Shooting down drug planes is not a new suggestion. Here he's echoing Juan Orlando Hernandez and others in the Honduran Congress who, because of their political aspirations, are anxious to be seen as hard-line anti-drug without actually having such a legislative record. Juan Orlando Hernandez first embraced this strategy after a meeting with US officials in the United States.
Nor is shooting down drug planes a new suggestion in the world. Its been done, at least twice in the Dominican Republic in recent years, but only after trying to force the planes to land. Likewise, the United States has encouraged the military of Colombia and Peru to adopt such anti-drug plans.
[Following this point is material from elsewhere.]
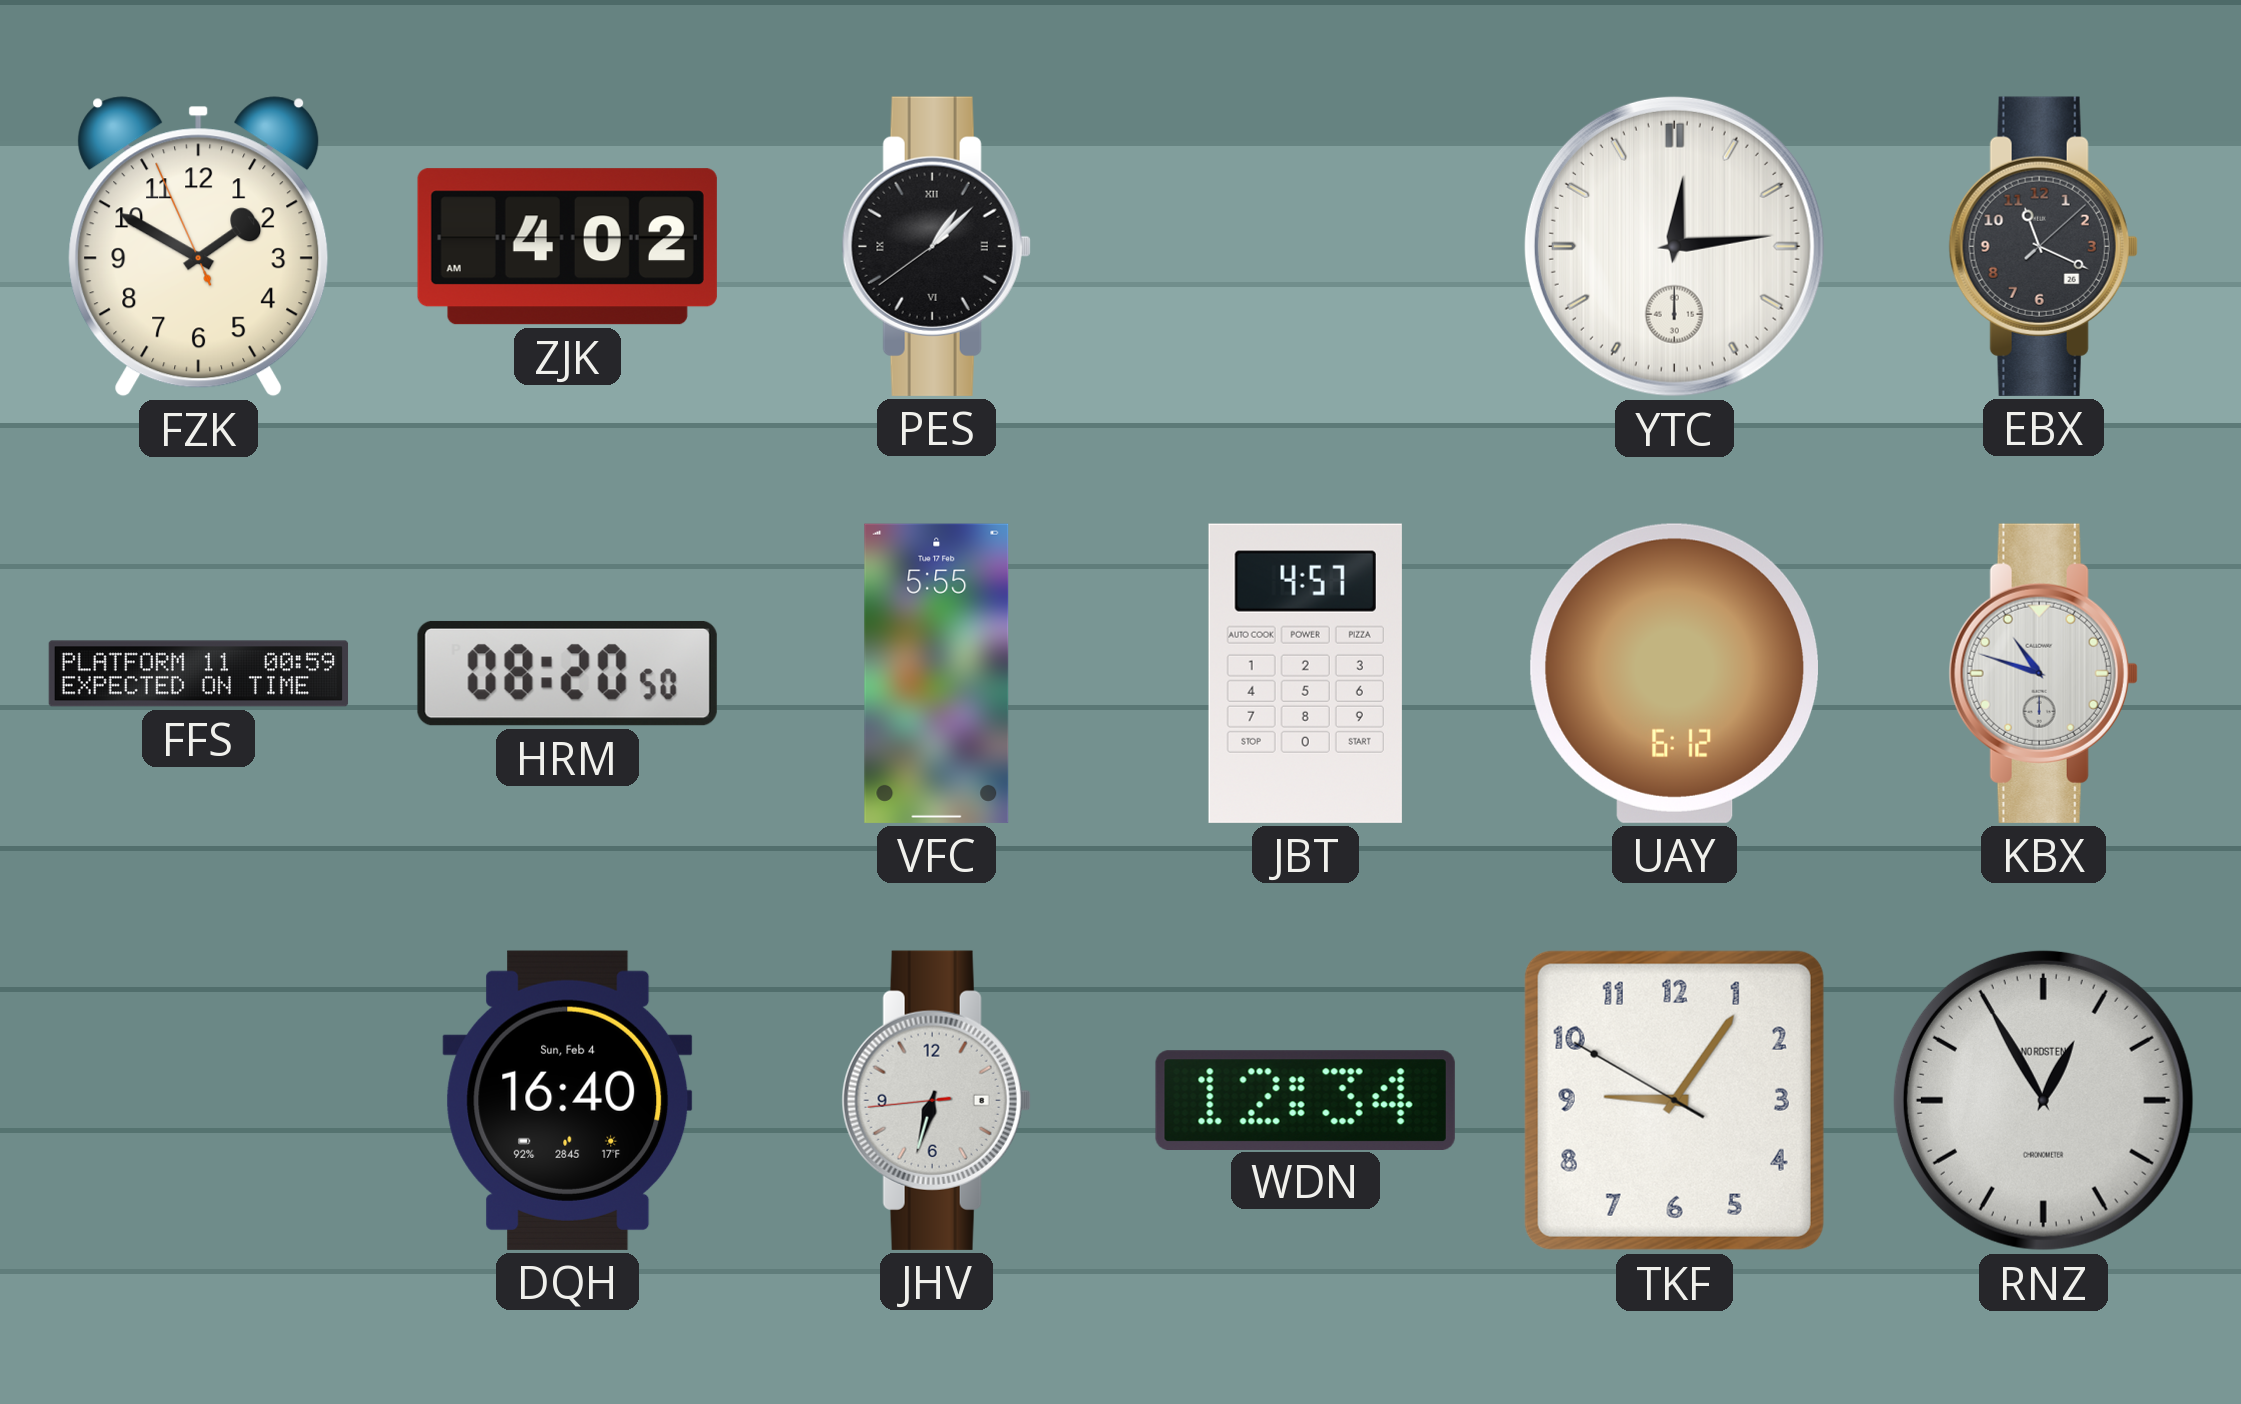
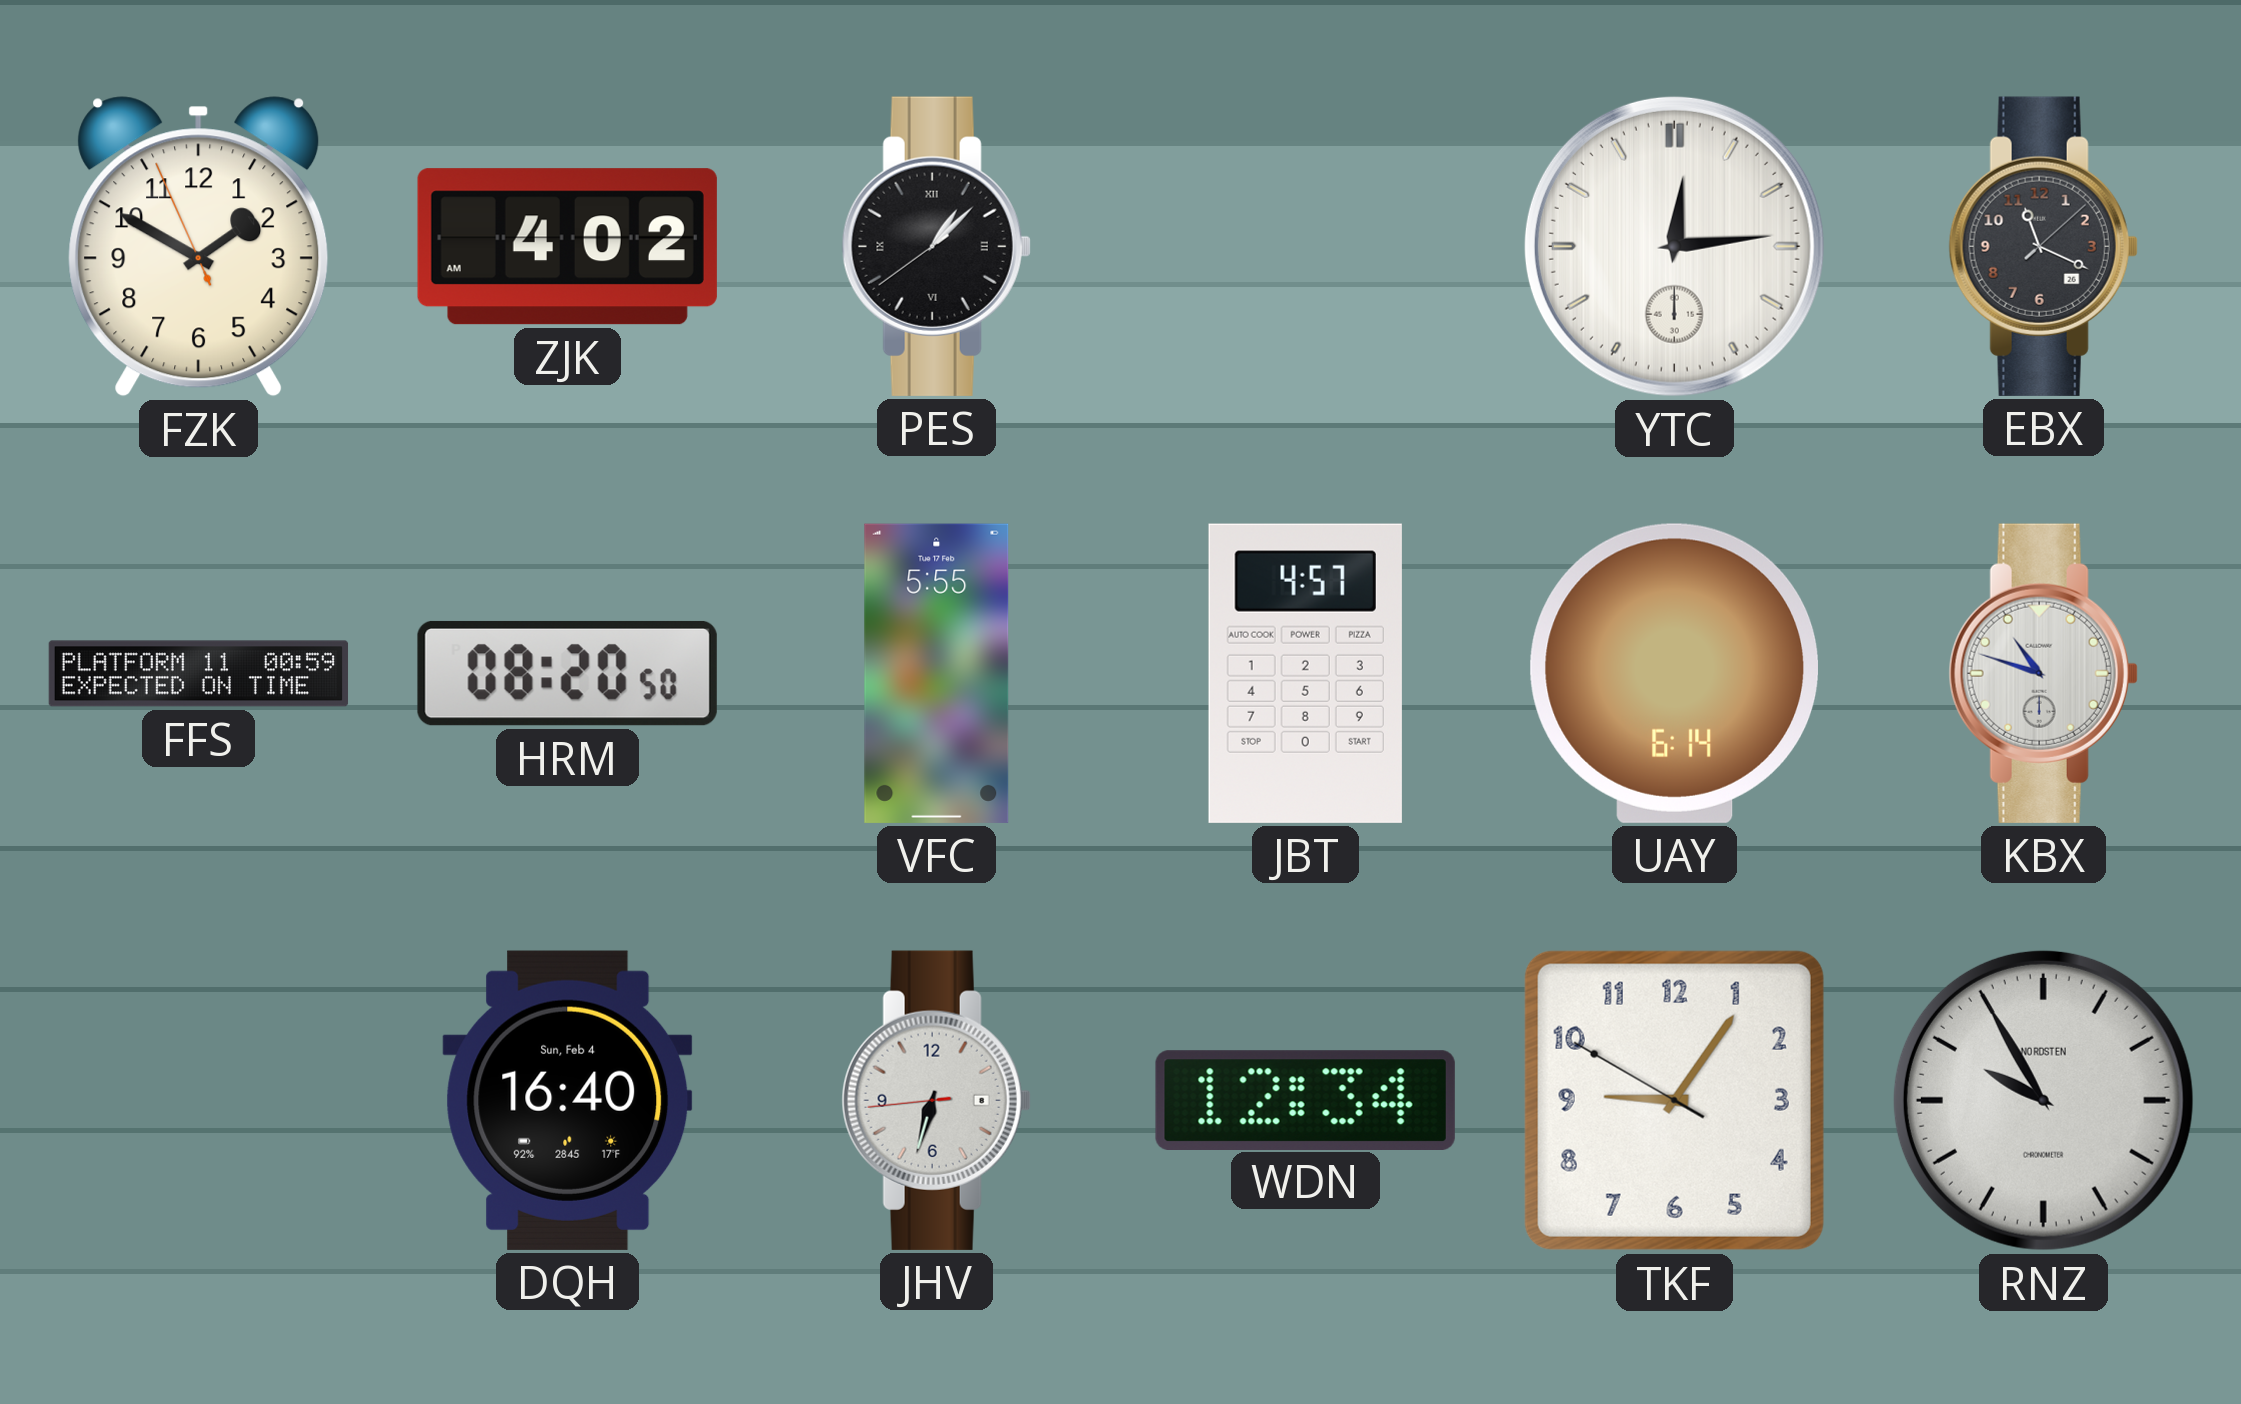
UAY: 6:12 -> 6:14
RNZ: 12:55 -> 9:55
In his interview with El Universal, Osorio maintained the polite fiction that following and forcing down the drug planes was already the policy of the Honduran Air Force. In reality, the Honduran Air Force does not intercept planes and force them to land at a controlled airport, or at least, they've never publicly reported a success at doing that. This was the policy from the 1980s to at least 2004 when a drug plane they fired warning shots at, then crashed in the department of Lempira. They report following drug planes, but they have not reported successfully forcing one to land at a controlled airport in the last 8 years.
Osorio, at least, realizes that legal changes must happen before Honduras could actually legally shoot down a plane suspected of carrying a cargo of drugs. Brian E. Foont, in a review of the law and international incidents published in 2007 in The Journal of Air Law and Commerce goes over the state of law regarding the downing of civilian aircraft. There's this international treaty called the Convention on International Civil Aviation or Chicago Convention. The Convention neither bans, nor permits the shooting down of civilian aircraft but sets up that each nation's airspace is sovereign, and that it is international case law and reports of groups like the ICAO (the International Civil Aviation Organization) that establish the current norms about how civilian aircraft may be treated by national military forces.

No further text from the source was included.